Boom :)) I chose render to clarify everything and clarifying the response itself , we caught user Carlos API already in 4K 😂
Now lets submit the solution already 😎💪
Done , and that was fun :) XD Mission accomplished 😈
— — — — — — — — — — — — — — — — — — — — — — — — — — — — — — — — — — — — —
Lab 8# : User ID controlled by request parameter with password disclosure
Here we go 💪 the lab says , that the user ID controlled by request parameter with password disclosure , lets try to figure which parameter is controlling the the Used ID , and gonna lead it password disclosure .

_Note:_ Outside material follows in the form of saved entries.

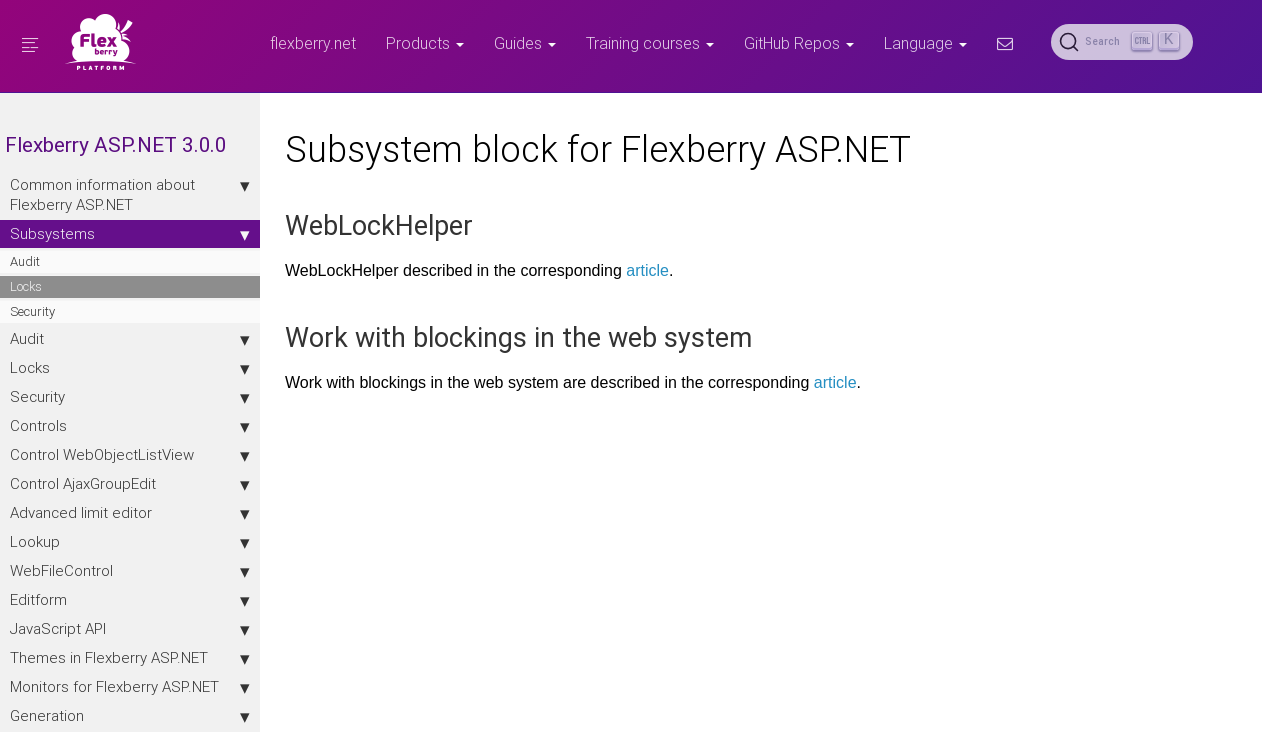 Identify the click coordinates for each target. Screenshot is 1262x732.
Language (925, 43)
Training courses (650, 43)
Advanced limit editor (130, 513)
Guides (525, 43)
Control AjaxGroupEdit (130, 484)
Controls (130, 426)
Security (32, 311)
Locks (26, 286)
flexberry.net (313, 43)
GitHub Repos (799, 43)
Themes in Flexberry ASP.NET (130, 658)
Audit (25, 261)
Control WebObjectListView (130, 455)
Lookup (130, 542)
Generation (130, 716)
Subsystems (130, 234)
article (647, 270)
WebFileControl (130, 571)
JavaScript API (130, 629)
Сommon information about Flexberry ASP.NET (130, 194)
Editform (130, 600)
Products (425, 43)
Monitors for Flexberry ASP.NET (130, 687)
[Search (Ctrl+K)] (1122, 42) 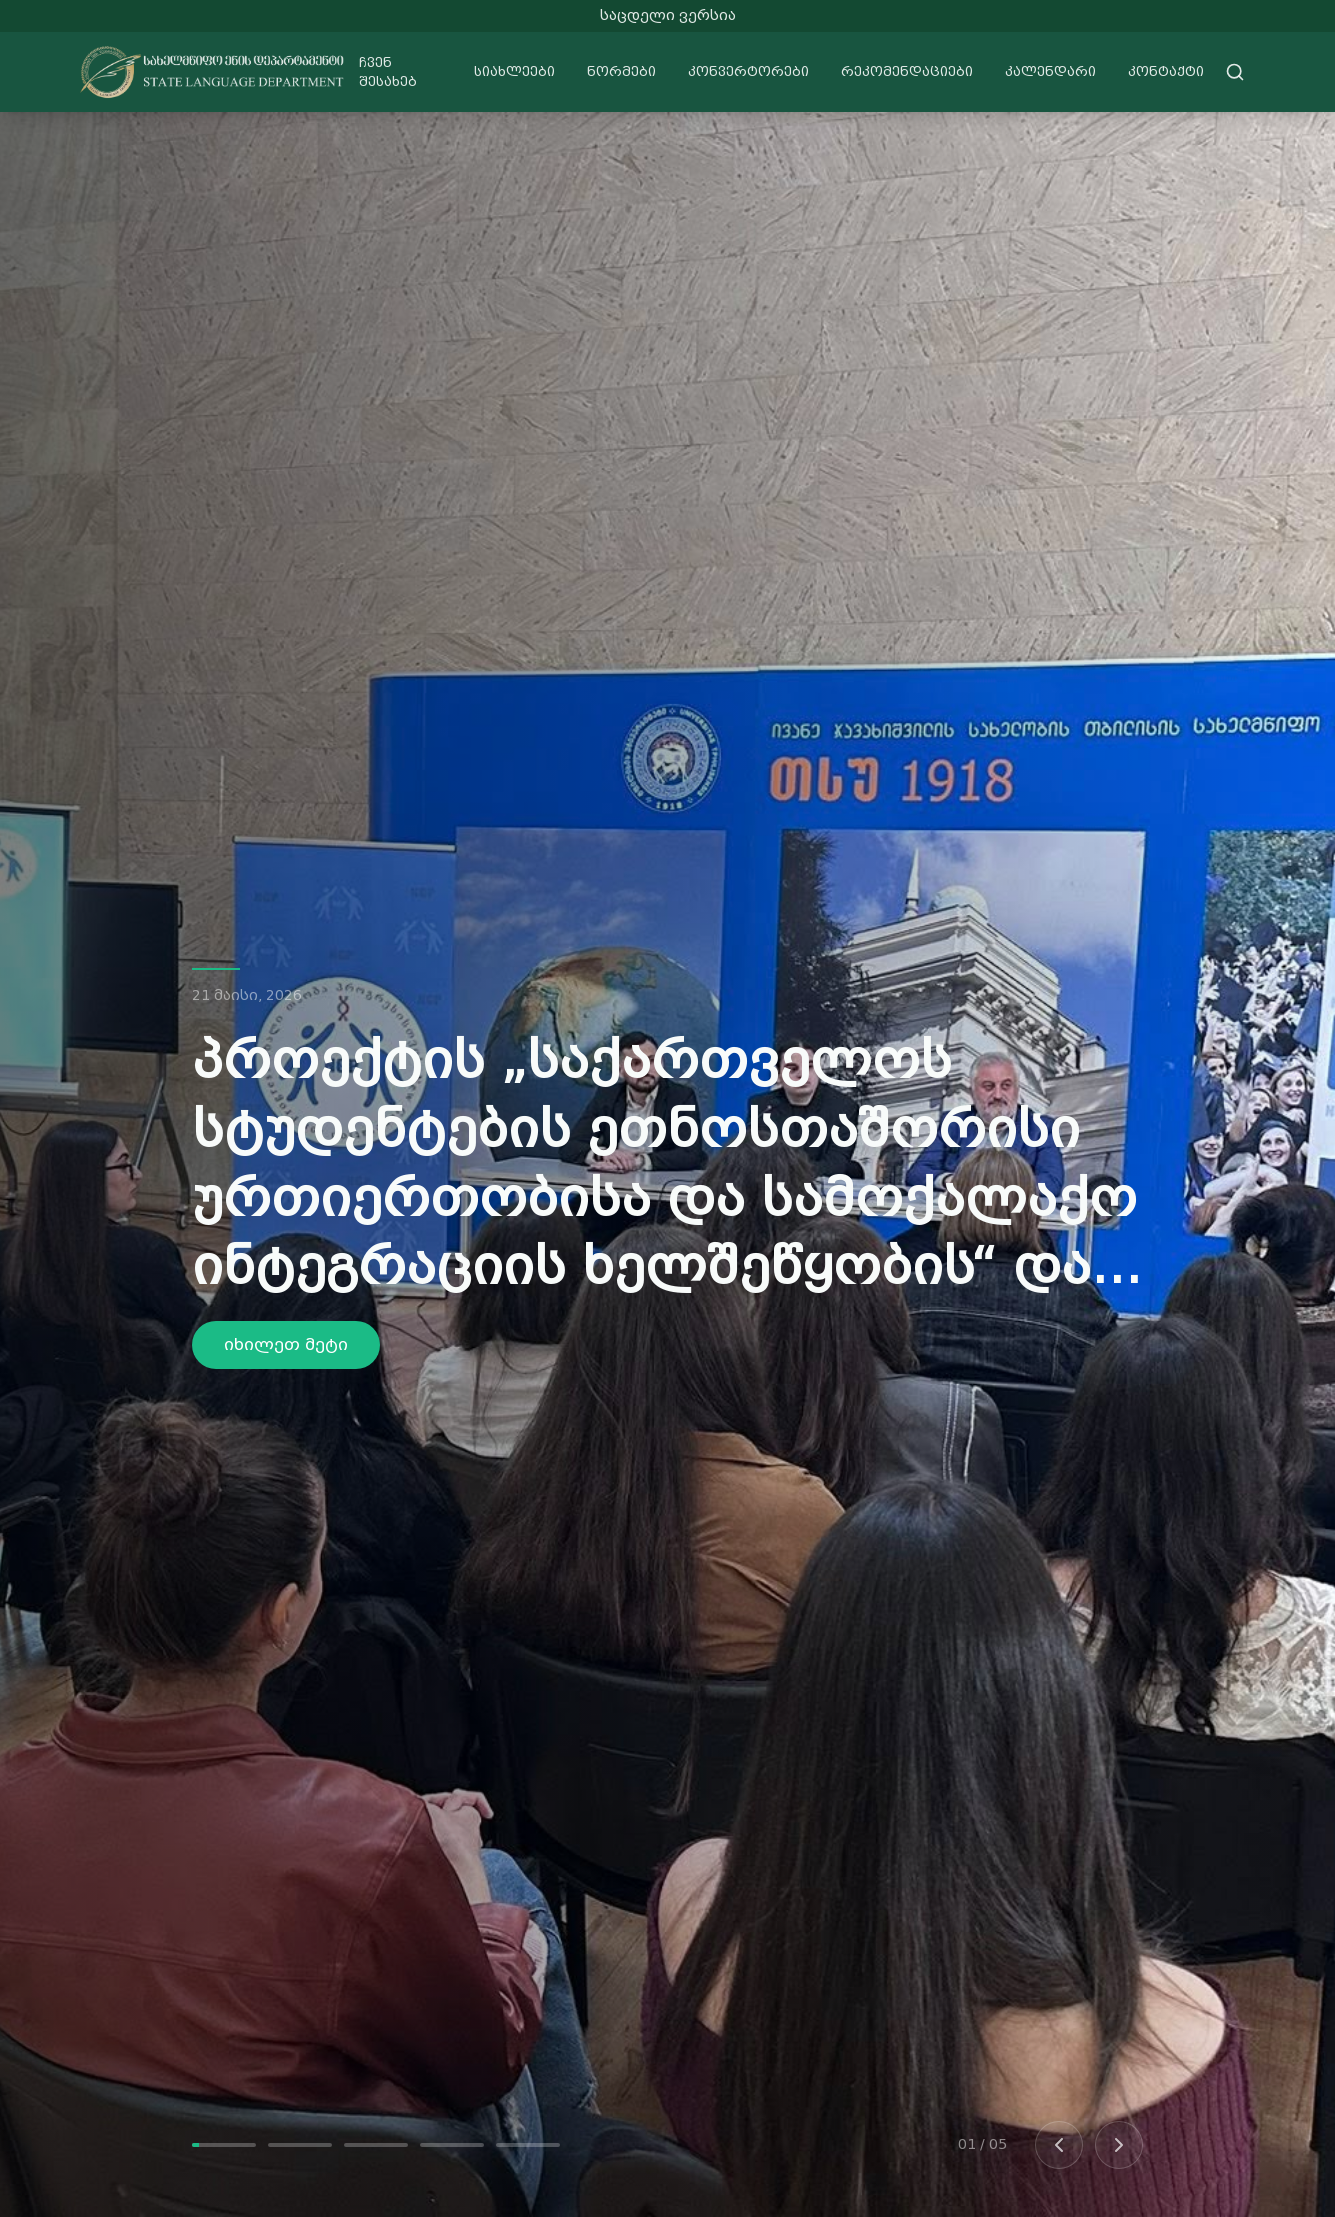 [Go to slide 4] (452, 2145)
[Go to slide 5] (528, 2145)
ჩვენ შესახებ (388, 72)
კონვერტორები (748, 71)
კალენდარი (1050, 71)
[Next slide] (1119, 2145)
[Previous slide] (1059, 2145)
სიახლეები (514, 71)
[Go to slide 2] (300, 2145)
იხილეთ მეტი (286, 1344)
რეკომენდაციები (907, 71)
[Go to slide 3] (376, 2145)
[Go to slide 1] (224, 2145)
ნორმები (621, 71)
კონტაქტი (1166, 71)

annnd , as usual folks our beloved step XD replacing the ID parameter with another user like carlos or administrator , to check if this parameter is vulnerable to IDOR or not .
Suiiiiiii 😂 our usual step brought us some good stuff again XD , but the lab says , that we need to find the administrator's password , but since it worked on carlos , so pretty sure it will work now on the administrator , cuz the parameter was vulnerable to IDOR .
Yeap , It worked :)) now we got both ( administrator and carlos ) passwords , all we need now to display administrator's password in order to login with the administrator's password , so we can delete our poor user carlos as usual 😢
We could've easily grabbed the password via Burp intercept , but I like exploring different approaches instead of relying on one tool only — flexibility matters.
Boom , successfully logged in , as an admin :)
And , Mission accomplished 😎💪
— — — — — — — — — — — — — — — — — — — — — — — — — — — — — — — — — — — — — —
Lab 9# : Insecure direct object references
The lab says here , it stores chat logs directly on the server's file system , and retrieves them using static URLS , lets try to check where exactly the vulnerable place , that leads to IDOR
We have logged in , using ( wiener:peter) credentials , but there's an extra section , this time LiveChat , Lets try to investigated what's inside it , so we can perform our IDOR
There's a feature here called ( View Transcript ) it displays our chat session with Hal Pline user or whoever XD .
I clicked on the View Transcript button , and I have noticed that its about to download our chat session as 2.txt , which means the server stores the chat sessions using numbers as an identifier to the chat session .
I have tried to intercept , this request in order to modify the number from 4.txt to another number , that leads to accessing other users' chats , lets try to perform this IDOR attempt here .
Booom , successfully figured out the vulnerable request , that leads to IDOR , I told myself start from 1 to 10 maybe , but good thing , the chat session , that includes Carlos's password showed up at 1.txt , it saved us some attempts XD , now lets log in using carlos's password.
logging into carlos account ……
Mission accomplished as usual 😎💪
Now , we have already covered all Broken Access Control Apprentice labs. See you folks in the next walkthrough 😈.